First-quarter earnings results from consumer-facing companies operating in China suggest that the spending hike that companies have been waiting for has finally arrived, as Chinese shoppers settle into a new normal.
Chinese retail sales have made a gradual comeback, growing steadily over the past five months. April retail sales jumped 18.4% year-on-year, up from November’s 5.9% decline, according to China’s National Bureau of Statistics. Consumer confidence has also recovered from its fall lows. Gross domestic product (GDP) for the first quarter of 2023 rose 4.5%, above economists’ expectations.
Indeed, for some Western retailers, the quarter marked a strong reacceleration in Chinese sales.

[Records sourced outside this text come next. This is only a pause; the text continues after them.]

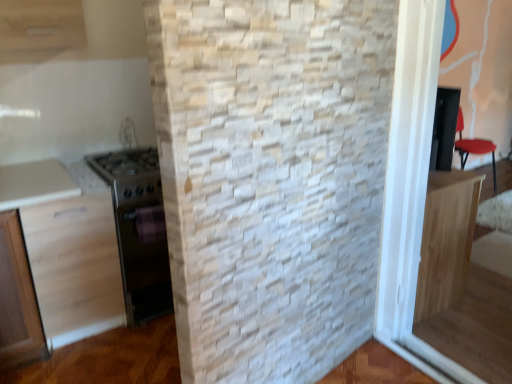 Question: Can you confirm if light wood cabinet at left, which is counted as the 2th cabinetry, starting from the right, is wider than light wood cabinet at right, the 1th cabinetry from the right?

Choices:
 (A) no
 (B) yes

Answer: (B)

Question: Is light wood cabinet at left, arranged as the first cabinetry when viewed from the left, thinner than light wood cabinet at right, the 2th cabinetry positioned from the left?

Choices:
 (A) no
 (B) yes

Answer: (A)

Question: From a real-world perspective, is light wood cabinet at left, which is counted as the 2th cabinetry, starting from the right, under light wood cabinet at right, the 1th cabinetry from the right?

Choices:
 (A) no
 (B) yes

Answer: (A)

Question: Does light wood cabinet at left, which is counted as the 2th cabinetry, starting from the right, contain light wood cabinet at right, the 1th cabinetry from the right?

Choices:
 (A) yes
 (B) no

Answer: (B)

Question: Does light wood cabinet at left, arranged as the first cabinetry when viewed from the left, appear on the left side of light wood cabinet at right, the 1th cabinetry from the right?

Choices:
 (A) yes
 (B) no

Answer: (A)

Question: Is point (453, 228) closer or farther from the camera than point (47, 238)?

Choices:
 (A) closer
 (B) farther

Answer: (B)

Question: Is light wood cabinet at right, the 1th cabinetry from the right, taller or shorter than light wood cabinet at left, which is counted as the 2th cabinetry, starting from the right?

Choices:
 (A) tall
 (B) short

Answer: (B)

Question: Is light wood cabinet at right, the 1th cabinetry from the right, in front of or behind light wood cabinet at left, arranged as the first cabinetry when viewed from the left, in the image?

Choices:
 (A) front
 (B) behind

Answer: (B)

Question: Is light wood cabinet at right, the 1th cabinetry from the right, inside or outside of light wood cabinet at left, which is counted as the 2th cabinetry, starting from the right?

Choices:
 (A) outside
 (B) inside

Answer: (A)

Question: Is light wood cabinet at left, which is counted as the 2th cabinetry, starting from the right, wider or thinner than metallic stainless steel oven at left?

Choices:
 (A) thin
 (B) wide

Answer: (A)

Question: Considering the positions of point (42, 349) and point (120, 200), is point (42, 349) closer or farther from the camera than point (120, 200)?

Choices:
 (A) farther
 (B) closer

Answer: (A)

Question: Is light wood cabinet at left, arranged as the first cabinetry when viewed from the left, situated inside metallic stainless steel oven at left or outside?

Choices:
 (A) outside
 (B) inside

Answer: (A)

Question: Considering the positions of light wood cabinet at left, which is counted as the 2th cabinetry, starting from the right, and metallic stainless steel oven at left in the image, is light wood cabinet at left, which is counted as the 2th cabinetry, starting from the right, taller or shorter than metallic stainless steel oven at left?

Choices:
 (A) tall
 (B) short

Answer: (A)

Question: Is metallic stainless steel oven at left in front of or behind light wood cabinet at left, which is counted as the 2th cabinetry, starting from the right, in the image?

Choices:
 (A) front
 (B) behind

Answer: (B)

Question: Looking at the image, does metallic stainless steel oven at left seem bigger or smaller compared to light wood cabinet at left, which is counted as the 2th cabinetry, starting from the right?

Choices:
 (A) big
 (B) small

Answer: (A) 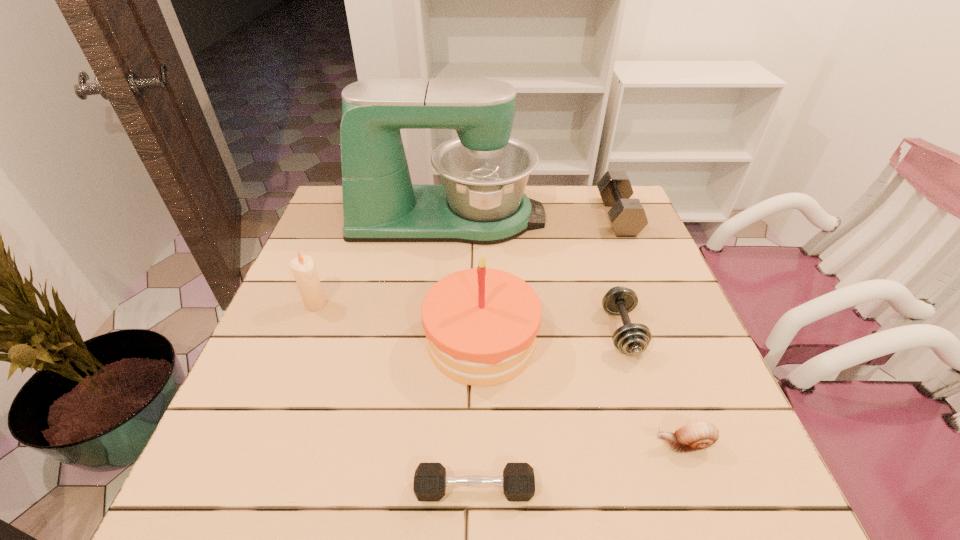 This screenshot has height=540, width=960. Identify the location of mixer. (484, 171).

The width and height of the screenshot is (960, 540). I want to click on birthday cake, so click(x=481, y=324).

Find the location of `candle`. candle is located at coordinates (303, 267).

Where is `the fourth shortest object`? the fourth shortest object is located at coordinates (627, 216).

This screenshot has height=540, width=960. Identify the location of the tallest dumbbell. (627, 216).

Locate an element on the screen. The image size is (960, 540). the second shortest dumbbell is located at coordinates (632, 338).

At what (x,y) coordinates should I click in order to perform the action: click on the second dumbbell from right to left. Please return your answer as a coordinate pair (x, y). This screenshot has width=960, height=540. Looking at the image, I should click on (632, 338).

The image size is (960, 540). I want to click on the second shortest object, so click(x=697, y=435).

Image resolution: width=960 pixels, height=540 pixels. What are the coordinates of `the sixth farthest object` in the screenshot? It's located at (697, 435).

What are the coordinates of `the leftmost dumbbell` in the screenshot? It's located at (430, 480). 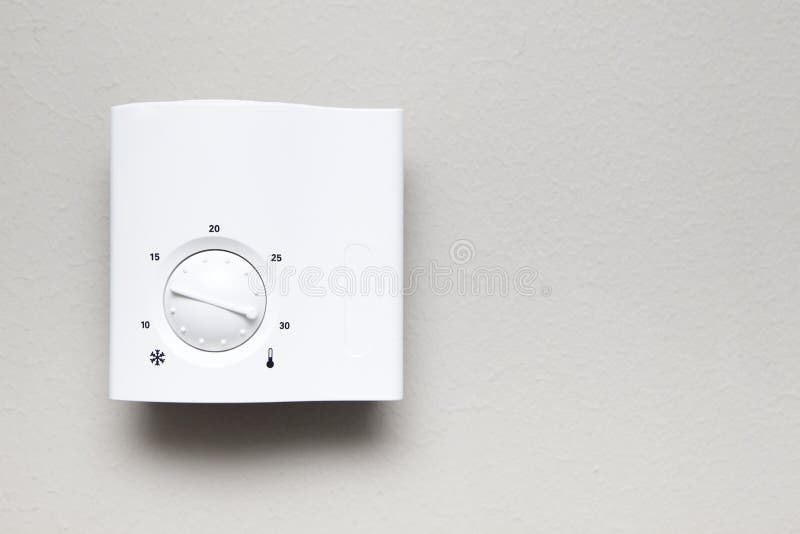 The image size is (800, 534). Identify the location of white wall. (638, 148). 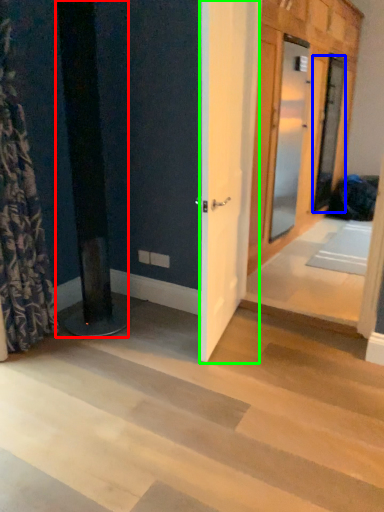 Question: Which is farther away from pillar (highlighted by a red box)? door (highlighted by a blue box) or barn door (highlighted by a green box)?

Choices:
 (A) door
 (B) barn door

Answer: (A)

Q1 results from (ticker: LULU), for example, showed Chinese revenue grew 79% during the period, helping the company beat Wall Street expectations and prepare for the share for its largest percentage increase since 2019.
is not the only one to register better performances in China.

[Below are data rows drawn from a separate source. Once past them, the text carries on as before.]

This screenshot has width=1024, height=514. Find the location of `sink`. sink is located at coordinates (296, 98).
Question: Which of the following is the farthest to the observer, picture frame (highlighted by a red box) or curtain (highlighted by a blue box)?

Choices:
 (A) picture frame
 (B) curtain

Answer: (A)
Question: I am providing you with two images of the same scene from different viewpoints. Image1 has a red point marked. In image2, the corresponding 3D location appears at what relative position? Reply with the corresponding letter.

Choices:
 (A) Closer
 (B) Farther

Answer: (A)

(CPRI) all saw Chinese sales jump in the quarter.
“China, with the reopening, we see a lot of strength there, and quite frankly, we’re doing a little bit better than we even expected, which is a good sign,” said the CEO of Capri, John Idol, on a call with investors.
Restaurants were also enjoying the benefits of more active consumers, with
(MCD) reporting positive same-store sales in their most recent quarters. There could be even more potential if the government adopts a stimulus package to support China’s struggling property market.
Still, that doesn’t mean retailers are in the clear.
“China’s reopening is boosting out-of-home spending, which will help domestic and global businesses gain exposure to this market,” wrote a group of analysts from Moody’s Investors Service. “However, the rebound may not be as strong or durable as some predict.”
Some Chinese consumer-facing companies are already feeling the pinch. While US retailers saw their sales jump in the first quarter of the year, Chinese e-commerce companies saw more mixed results.
(BABA) revenue fell 2.6% last quarter and
(JD) sales fell 1.4%. Shares of these companies have also struggled: JD stock has fallen almost 40% this year, while
the stock is down 4%. E-commerce business
now known as PDD Holdings (PDD), is down 15%.
The past few weeks have been volatile for Chinese equities. that of Hong Kong
Hang Seng Index
(HSI) briefly slipped into bearish territory in May, following a series of worse than expected economic indicators that reaffirmed fears that the current recovery may be running out of steam. China’s manufacturing purchasing managers’ index – a key indicator of factory output – has contracted for the second month in a row, and the country is also facing a new variant of Covid-19 that threatens to make derail the reopening.
“Clearly, the tailwind of China’s reopening post-pandemic is faltering,” Louis Navellier, Navellier’s chief investment officer, wrote in an email.
Investors will receive a fresh batch of economic data next week that will help markets determine the risk level of the recovery. On Wednesday, China released import and export figures for the month of May. Trade has long been a crucial part of China’s economic growth, which in turn has helped fuel global trade. Economists expect Chinese exports to have risen 2% in May from a year earlier, according to data aggregator FactSet, which would represent a marked deceleration from the 8.5% increase. % of April.
With trade and manufacturing slowing, Chinese consumers are keeping the fragile recovery afloat. Hoping they are good swimmers.